Um dos seus reencontros marcados para Vicente ao retornar ao Brasil era com Natasha. Natasha de Alcântara Almeida foi namorada de Vicente desde a adolescência e após um determinado momento a relação virou comodismo, para Vicente obviamente, já que Natasha sempre foi completamente apaixonada pelo herdeiro da Di Carvalho. O término já estava na mente de Vicente por uns meses, mas ainda não tinha tido tempo para pensar em como agiria com a garota, pois a morte do pai, o luto da mãe, a administração da Di Carvalho e a vontade de trocar de carro, entraram na frente de sua relação com Natasha. Portanto, Vicente a levou por mais alguns meses como já levava há anos e durante o café em uma manhã de dezembro ele decidiu acabar com tudo. Tinha retornado dos Estados Unidos há cinco anos e estava com Natasha desde então.

— Vince. — Natasha disse com a voz embargada de sono ao sair do quarto.

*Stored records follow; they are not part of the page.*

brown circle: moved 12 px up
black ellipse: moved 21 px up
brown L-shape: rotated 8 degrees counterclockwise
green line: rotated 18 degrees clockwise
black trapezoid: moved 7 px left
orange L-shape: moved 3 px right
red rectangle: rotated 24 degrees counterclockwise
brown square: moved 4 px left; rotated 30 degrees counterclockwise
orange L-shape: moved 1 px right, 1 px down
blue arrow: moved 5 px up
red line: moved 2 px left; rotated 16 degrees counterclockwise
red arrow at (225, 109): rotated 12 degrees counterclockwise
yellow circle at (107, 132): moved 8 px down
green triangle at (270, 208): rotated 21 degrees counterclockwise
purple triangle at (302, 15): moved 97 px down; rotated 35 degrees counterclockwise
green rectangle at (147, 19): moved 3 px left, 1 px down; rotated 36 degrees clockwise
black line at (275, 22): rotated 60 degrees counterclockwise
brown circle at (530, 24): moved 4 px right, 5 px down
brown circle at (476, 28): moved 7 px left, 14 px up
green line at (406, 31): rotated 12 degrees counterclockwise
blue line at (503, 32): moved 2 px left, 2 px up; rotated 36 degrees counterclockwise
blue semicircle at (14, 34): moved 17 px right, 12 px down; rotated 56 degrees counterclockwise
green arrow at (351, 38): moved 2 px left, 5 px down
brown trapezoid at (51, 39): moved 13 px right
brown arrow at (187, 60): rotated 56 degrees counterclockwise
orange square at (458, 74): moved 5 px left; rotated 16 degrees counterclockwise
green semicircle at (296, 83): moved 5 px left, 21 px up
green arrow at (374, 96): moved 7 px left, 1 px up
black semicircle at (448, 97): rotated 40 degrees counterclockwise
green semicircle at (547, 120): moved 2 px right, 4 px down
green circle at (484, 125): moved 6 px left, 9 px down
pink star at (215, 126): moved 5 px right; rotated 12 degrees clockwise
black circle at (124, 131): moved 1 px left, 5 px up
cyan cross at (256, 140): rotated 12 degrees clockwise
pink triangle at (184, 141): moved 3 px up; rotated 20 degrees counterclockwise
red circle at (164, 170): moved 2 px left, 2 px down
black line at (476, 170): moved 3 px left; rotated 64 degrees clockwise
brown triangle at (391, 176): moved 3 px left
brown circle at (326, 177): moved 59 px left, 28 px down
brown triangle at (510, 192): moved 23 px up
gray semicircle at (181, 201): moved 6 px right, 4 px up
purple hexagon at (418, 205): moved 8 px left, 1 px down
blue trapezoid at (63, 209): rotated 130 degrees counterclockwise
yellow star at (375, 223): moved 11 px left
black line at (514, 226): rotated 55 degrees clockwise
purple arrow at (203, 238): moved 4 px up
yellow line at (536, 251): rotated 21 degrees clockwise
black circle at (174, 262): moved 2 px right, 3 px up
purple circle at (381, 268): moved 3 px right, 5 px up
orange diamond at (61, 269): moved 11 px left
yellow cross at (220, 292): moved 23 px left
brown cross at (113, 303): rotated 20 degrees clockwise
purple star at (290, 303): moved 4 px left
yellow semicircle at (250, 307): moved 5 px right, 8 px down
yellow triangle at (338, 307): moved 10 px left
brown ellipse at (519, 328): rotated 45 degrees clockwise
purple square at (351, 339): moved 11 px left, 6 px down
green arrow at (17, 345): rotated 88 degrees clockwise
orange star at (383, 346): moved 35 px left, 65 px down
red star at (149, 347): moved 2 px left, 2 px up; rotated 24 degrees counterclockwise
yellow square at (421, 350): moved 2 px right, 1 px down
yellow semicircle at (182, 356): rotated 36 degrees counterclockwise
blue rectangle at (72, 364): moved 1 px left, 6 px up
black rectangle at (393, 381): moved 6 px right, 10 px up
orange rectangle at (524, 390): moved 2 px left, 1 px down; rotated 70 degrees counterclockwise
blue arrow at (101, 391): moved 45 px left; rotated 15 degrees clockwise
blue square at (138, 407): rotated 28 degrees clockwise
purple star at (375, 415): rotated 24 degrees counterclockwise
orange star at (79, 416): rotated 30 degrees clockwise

Apenas de camisola ela sentou-se à mesa. Vicente já estava vestido para ir à Di Carvalho, só lhe faltava os sapatos sociais feios.

— Bom dia, Nat. — ele tentou sorrir enquanto terminava de colocar o ovo frito dentro do pão quente. — Eu quero conversar.

O semblante sério de Vicente não assustou Natasha, ela apenas encheu uma xícara de café.

— Eu também. — sua resposta surpreendeu Vicente que arqueou as sobrancelhas por um momento.

Eles se olharam por um instante e Vicente observou com delicadeza os traços de sua namorada de uma vida toda. A pele bonita e bem cuidada, os olhos negros e grandes, seu cabelo cheio de ondas e cor de café. Natasha tinha se tornado uma mulher belíssima e era, de fato, uma pessoa incrível. Pela primeira vez, Vicente sentiu culpa por ter a prendido por anos, fazia tanto tempo que ele não amava aquela mulher, na verdade, ele amou a menina que ela foi um dia.

— Fala, Vince. — Natasha insistiu colocando uma mecha do cabelo atrás da orelha denunciando um nervosismo atípico.

Vicente suspirou e levantou-se, andou de um lado pro outro.

— Eu quero morar aqui. — ela disparou impulsivamente e levantou-se também.

Vicente parou e a olhou. Negou devagar.

— Eu quero terminar, Natasha. — ele nunca foi muito bom em rodeios. — Eu sinto muito, estamos juntos há tanto tempo. Estou desgastado.

A honestidade ferina de Vicente não era maldosa, mas ainda assim doía. Natasha sentiu um peso no peito e sentou-se. Seus olhos não se encheram d’água de imediato.

— Estou grávida. — ela contou.

Nesse momento todas as prioridades de Vicente viraram pó. Agora, antes de herdeiro e filho, ele era pai.

Notas finais
Obrigada por chegar até aqui.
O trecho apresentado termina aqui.